Stakeholders, including patients and family members, from across the province were invited to participate in one of the two World Cafés to (1) determine the core components of CKM that would require integration into a CKM Pathway; (2) identify local and system-specific barriers and facilitators to provide quality CKM; and (3) explore meaningful strategies that would achieve changes in behaviour required for the provision of CKM. A World Café is a valuable participatory method that enables participants to interact and build relationships, gather and share experiences, explore issues, create shared visions and translate them into action steps.27 Participants moved between four tables every 30 min in groups of six to eight to discuss each of four questions (see box 1). Groups were rearranged every round (instead of travelling as a cohort). A stationary host facilitated the conversation at each table and summarised the previous discussion, while an additional facilitator documented and displayed all ideas on flipcharts as they were generated during discussion. The goal was to change the dynamic of each table at every round to spark new thoughts, build on the prior conversation and maximise the breadth and depth of idea generation. At the end of the four rounds when all participants had answered all four questions, key insights and themes were shared with the entire group.

Box 1

World Café questions

  • Taking the perspective of a healthcare provider or caregiver, what makes providing conservative kidney management (CKM) a challenge?

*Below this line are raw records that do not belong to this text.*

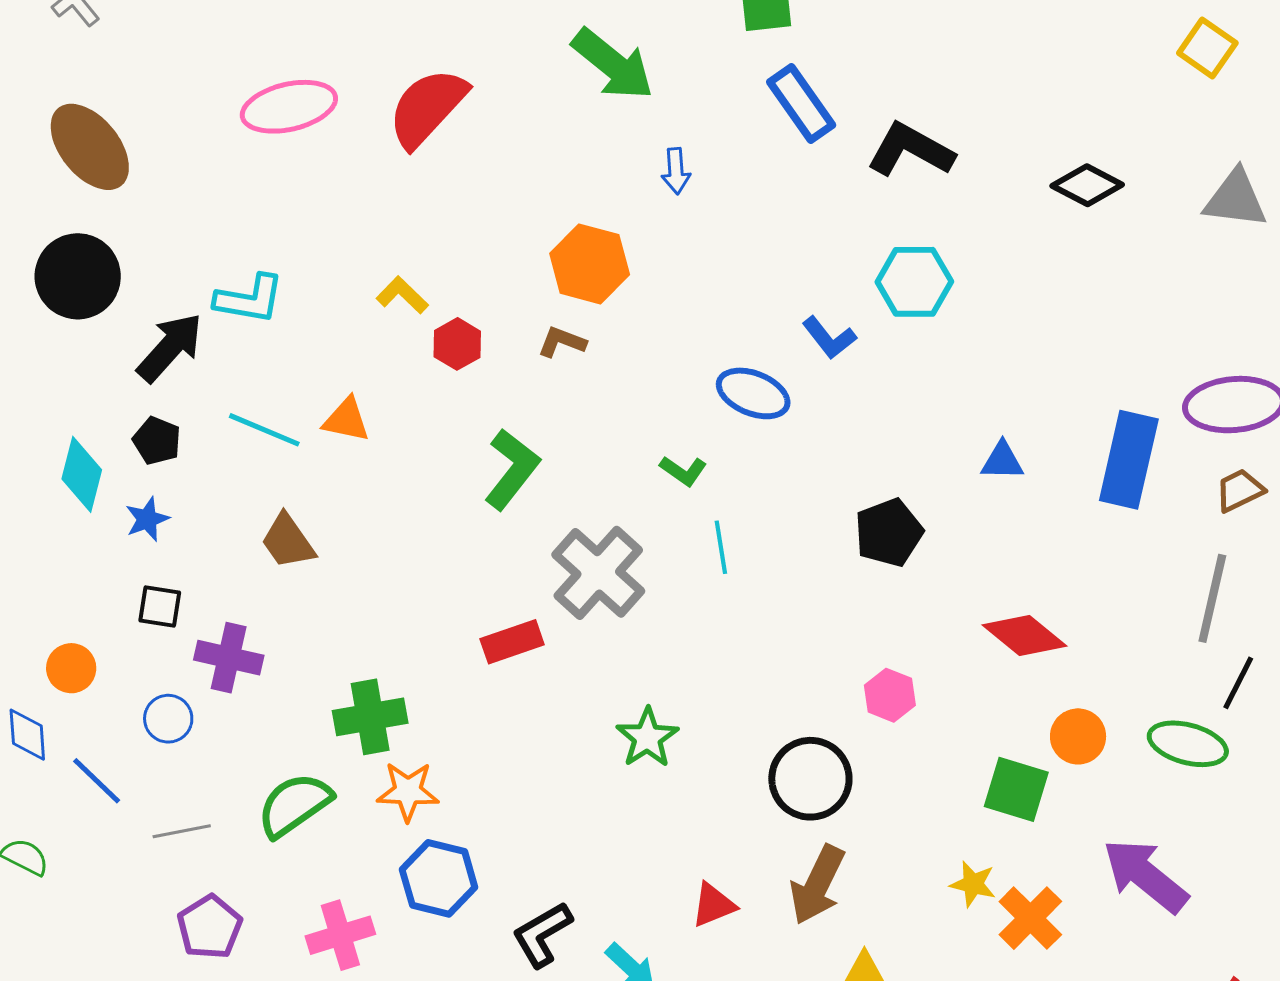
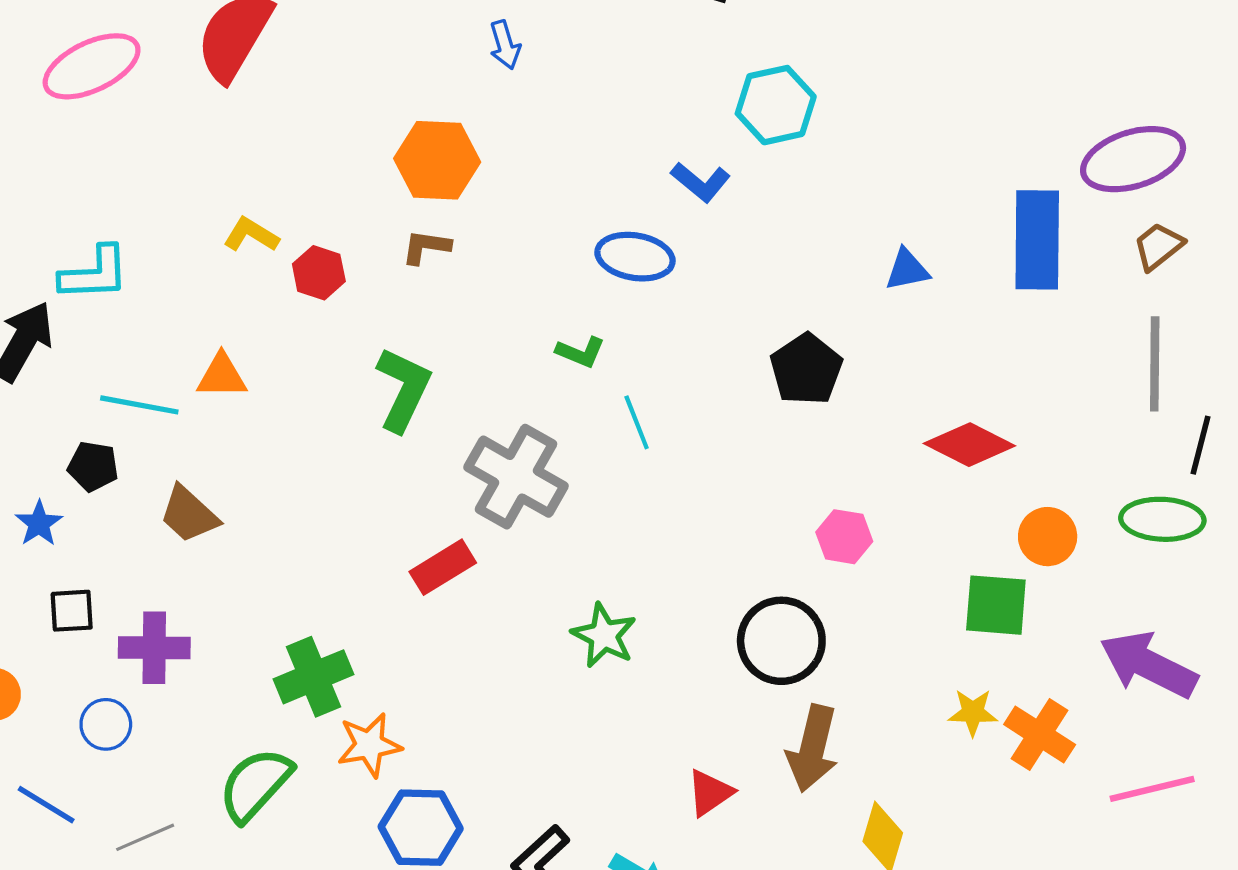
black pentagon: (157, 441) -> (93, 466), moved

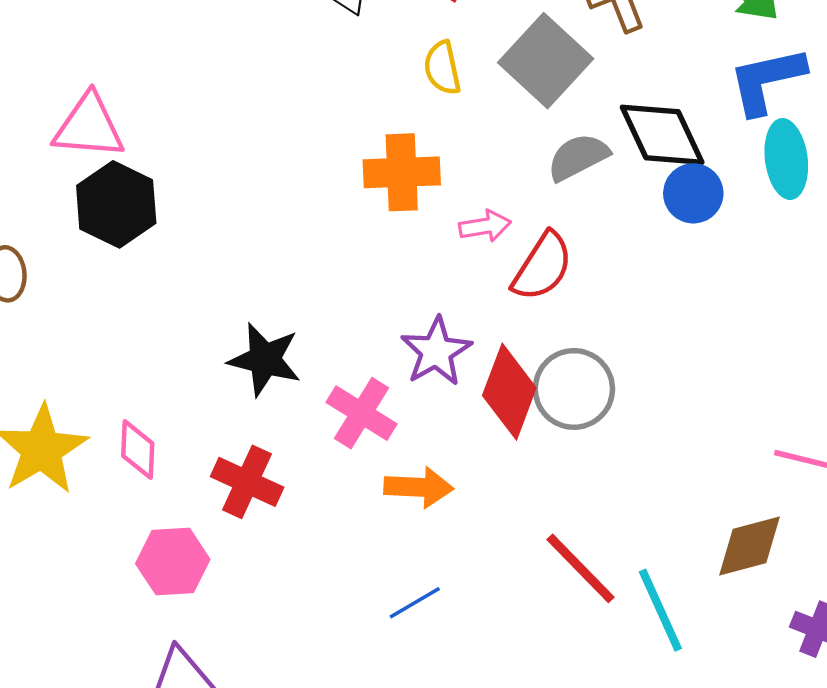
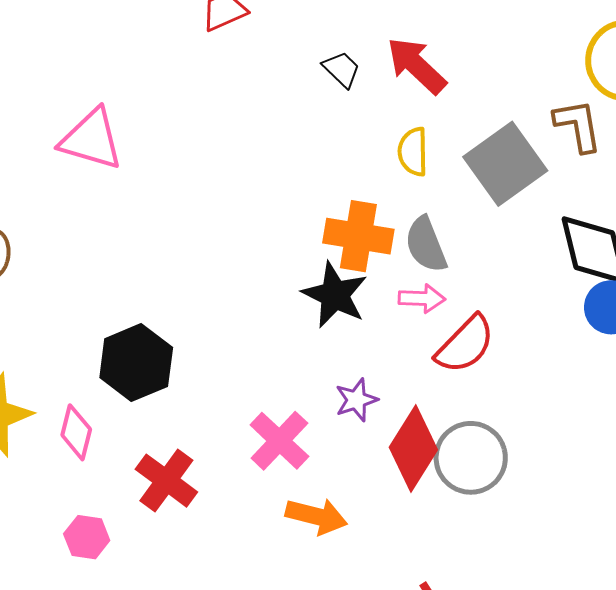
gray semicircle: (578, 157) -> (426, 245), moved, turned -96
black hexagon: (116, 204) -> (136, 363), moved
purple star: (436, 351) -> (356, 400), size x0.7
black star: (265, 359) -> (335, 295), moved
pink hexagon: (173, 561) -> (87, 537), size x0.7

  • Taking the perspective of a patient receiving CKM (or family member), what challenges do you experience in making that decision, managing your care, and interacting with your care providers?

  • What is working well in terms of CKM?

  • What opportunities or ideas could be implemented to improve CKM?

Relevant domains were further explored in 3 follow-up interdisciplinary focus groups and 10 semi-structured patient/family interviews. Interviews and focus groups were audio recorded, transcribed verbatim and field notes were taken. Patient/family interviews were conducted either in their homes, in a healthcare clinic or over the phone.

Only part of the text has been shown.